Integrative Research Laboratories Sweden AB’s (IRLAB) Phase IIb REACT-PD trial results for pirepemat highlight both the promise and the complexity of targeting non-dopaminergic symptoms in Parkinson’s disease (PD), particularly falls and balance impairment, which remain major unmet needs, says GlobalData, a leading intelligence and productivity platform.
Presented at the AD/PD 2026 International Conference, the REACT-PD study evaluated pirepemat, an oral small molecule designed to enhance cortical neurotransmission by increasing synaptic dopamine and norepinephrine in the prefrontal cortex. This approach targets mesocortical dysfunction linked to executive impairment and postural instability, both key contributors to falls in PD.
Graysen Vigneux, Pharma Analyst at GlobalData, comments: “Falls, gait disturbances, and cognitive impairment remain difficult to manage with current dopaminergic therapies, highlighting a clear need for novel treatments targeting non-dopaminergic pathways. Pirepemat introduces a novel cortical-targeted approach in PD, with exposure–response data suggesting that efficacy may depend on precise dosing rather than fixed regimens.”

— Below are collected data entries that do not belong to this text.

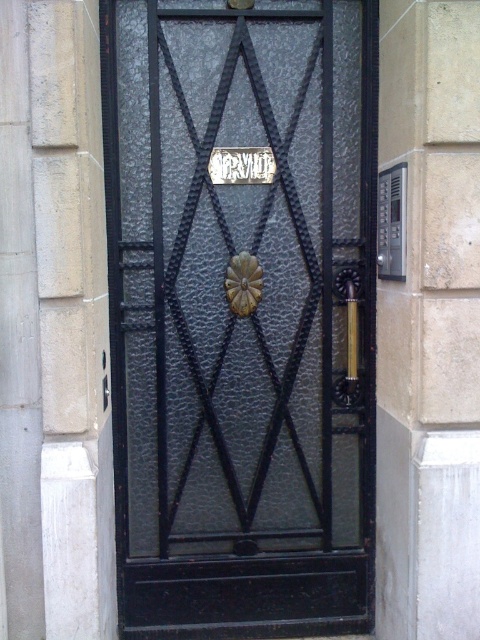 This screenshot has width=480, height=640. I want to click on black textured metal door at center, so click(x=239, y=316).

Is point (205, 60) farther from camera compared to point (351, 380)?

No, (205, 60) is in front of (351, 380).

Identify the location of black textured metal door at center. (239, 316).

Is black textured metal door at center positioned behind gold textured door handle at center?

No, black textured metal door at center is in front of gold textured door handle at center.

Is point (230, 356) positioned before point (254, 285)?

No, it is behind (254, 285).

Which is behind, point (275, 458) or point (245, 276)?

Point (275, 458)

In order to click on black textured metal door at center in this screenshot , I will do point(239,316).

Which of these two, gold metallic door handle at right or gold textured door handle at center, stands shorter?

With less height is gold textured door handle at center.

From the picture: Measure the distance between point [339,288] and camera.

Point [339,288] is 11.36 feet from camera.

The width and height of the screenshot is (480, 640). I want to click on gold metallic door handle at right, so click(x=348, y=333). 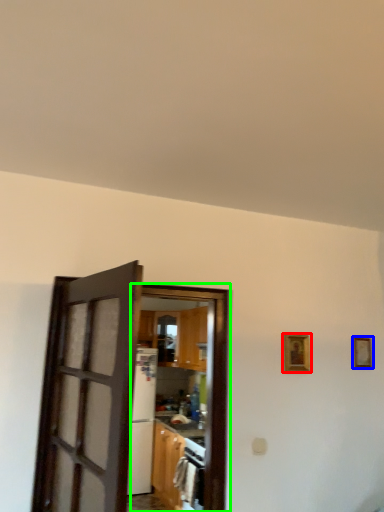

The randomized, placebo-controlled REACT-PD study enrolled 104 patients across 38 European sites, evaluating 300 mg and 600 mg doses over 12 weeks. Although the 600 mg group showed a 42% reduction in fall rate, this did not reach statistical significance versus placebo, highlighting variability with fixed dosing.
A pharmacokinetic/pharmacodynamic analysis revealed a U-shaped exposure–response relationship, with the mid-exposure group achieving a statistically significant 31% reduction in falls (p<0.05), while low- and high-exposure groups showed no significant benefit. Improvements were not associated with changes in motor scores (MDS-UPDRS), supporting a non-dopaminergic mechanism.
Vigneux concludes: “The REACT-PD findings underscore both the opportunity and challenges of addressing non-dopaminergic symptoms in PD. With optimized dosing, pirepemat could emerge as a novel option in an area of high unmet need. However, this could present practical challenges in clinical adoption, as individualized dosing may require additional monitoring and titration compared to standard fixed-dose therapies.”